# Exercise inputs

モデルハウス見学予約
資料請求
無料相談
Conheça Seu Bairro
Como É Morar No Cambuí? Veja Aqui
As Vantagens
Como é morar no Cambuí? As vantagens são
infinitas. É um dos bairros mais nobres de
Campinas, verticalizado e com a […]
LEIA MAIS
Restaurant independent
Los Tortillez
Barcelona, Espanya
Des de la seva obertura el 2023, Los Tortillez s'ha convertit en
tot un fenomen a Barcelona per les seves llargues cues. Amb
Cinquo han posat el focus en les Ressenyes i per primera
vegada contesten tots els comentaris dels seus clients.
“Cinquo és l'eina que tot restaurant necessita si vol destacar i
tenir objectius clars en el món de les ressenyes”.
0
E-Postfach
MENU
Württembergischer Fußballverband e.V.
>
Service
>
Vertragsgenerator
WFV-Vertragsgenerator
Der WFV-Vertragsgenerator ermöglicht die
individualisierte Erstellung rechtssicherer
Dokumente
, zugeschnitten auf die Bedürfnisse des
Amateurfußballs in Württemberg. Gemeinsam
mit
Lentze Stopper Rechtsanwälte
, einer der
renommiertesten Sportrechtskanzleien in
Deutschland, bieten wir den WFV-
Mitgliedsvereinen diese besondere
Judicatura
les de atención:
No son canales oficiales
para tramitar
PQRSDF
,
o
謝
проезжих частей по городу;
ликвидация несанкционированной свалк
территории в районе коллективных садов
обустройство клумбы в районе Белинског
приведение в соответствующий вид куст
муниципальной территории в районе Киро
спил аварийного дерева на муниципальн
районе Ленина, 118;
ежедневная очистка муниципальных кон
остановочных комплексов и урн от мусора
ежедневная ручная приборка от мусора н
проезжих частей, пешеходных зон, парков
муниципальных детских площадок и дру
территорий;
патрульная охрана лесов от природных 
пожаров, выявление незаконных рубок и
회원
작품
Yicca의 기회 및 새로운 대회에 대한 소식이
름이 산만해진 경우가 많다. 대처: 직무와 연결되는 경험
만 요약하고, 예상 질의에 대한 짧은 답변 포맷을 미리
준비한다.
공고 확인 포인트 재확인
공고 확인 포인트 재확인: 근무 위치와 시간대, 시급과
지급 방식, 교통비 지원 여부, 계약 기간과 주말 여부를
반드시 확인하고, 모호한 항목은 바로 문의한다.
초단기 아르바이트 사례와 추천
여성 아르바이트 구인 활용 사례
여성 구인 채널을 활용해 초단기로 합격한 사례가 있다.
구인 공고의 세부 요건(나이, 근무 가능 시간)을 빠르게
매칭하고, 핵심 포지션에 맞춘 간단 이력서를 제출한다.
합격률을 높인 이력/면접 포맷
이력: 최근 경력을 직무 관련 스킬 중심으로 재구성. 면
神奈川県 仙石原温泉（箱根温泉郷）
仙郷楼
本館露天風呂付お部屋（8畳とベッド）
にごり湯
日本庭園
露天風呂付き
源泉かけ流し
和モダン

# Action item
Working from the material above, restate word for word the lines between the line with "vol destacar i" and the line with "이력: 최근 경력을 직무 관련 스킬 중심으로 재구성. 면", both included, and only those.

# Exercise result
“Cinquo és l'eina que tot restaurant necessita si vol destacar i
tenir objectius clars en el món de les ressenyes”.
0
E-Postfach
MENU
Württembergischer Fußballverband e.V.
>
Service
>
Vertragsgenerator
WFV-Vertragsgenerator
Der WFV-Vertragsgenerator ermöglicht die
individualisierte Erstellung rechtssicherer
Dokumente
, zugeschnitten auf die Bedürfnisse des
Amateurfußballs in Württemberg. Gemeinsam
mit
Lentze Stopper Rechtsanwälte
, einer der
renommiertesten Sportrechtskanzleien in
Deutschland, bieten wir den WFV-
Mitgliedsvereinen diese besondere
Judicatura
les de atención:
No son canales oficiales
para tramitar
PQRSDF
,
o
謝
проезжих частей по городу;
ликвидация несанкционированной свалк
территории в районе коллективных садов
обустройство клумбы в районе Белинског
приведение в соответствующий вид куст
муниципальной территории в районе Киро
спил аварийного дерева на муниципальн
районе Ленина, 118;
ежедневная очистка муниципальных кон
остановочных комплексов и урн от мусора
ежедневная ручная приборка от мусора н
проезжих частей, пешеходных зон, парков
муниципальных детских площадок и дру
территорий;
патрульная охрана лесов от природных 
пожаров, выявление незаконных рубок и
회원
작품
Yicca의 기회 및 새로운 대회에 대한 소식이
름이 산만해진 경우가 많다. 대처: 직무와 연결되는 경험
만 요약하고, 예상 질의에 대한 짧은 답변 포맷을 미리
준비한다.
공고 확인 포인트 재확인
공고 확인 포인트 재확인: 근무 위치와 시간대, 시급과
지급 방식, 교통비 지원 여부, 계약 기간과 주말 여부를
반드시 확인하고, 모호한 항목은 바로 문의한다.
초단기 아르바이트 사례와 추천
여성 아르바이트 구인 활용 사례
여성 구인 채널을 활용해 초단기로 합격한 사례가 있다.
구인 공고의 세부 요건(나이, 근무 가능 시간)을 빠르게
매칭하고, 핵심 포지션에 맞춘 간단 이력서를 제출한다.
합격률을 높인 이력/면접 포맷
이력: 최근 경력을 직무 관련 스킬 중심으로 재구성. 면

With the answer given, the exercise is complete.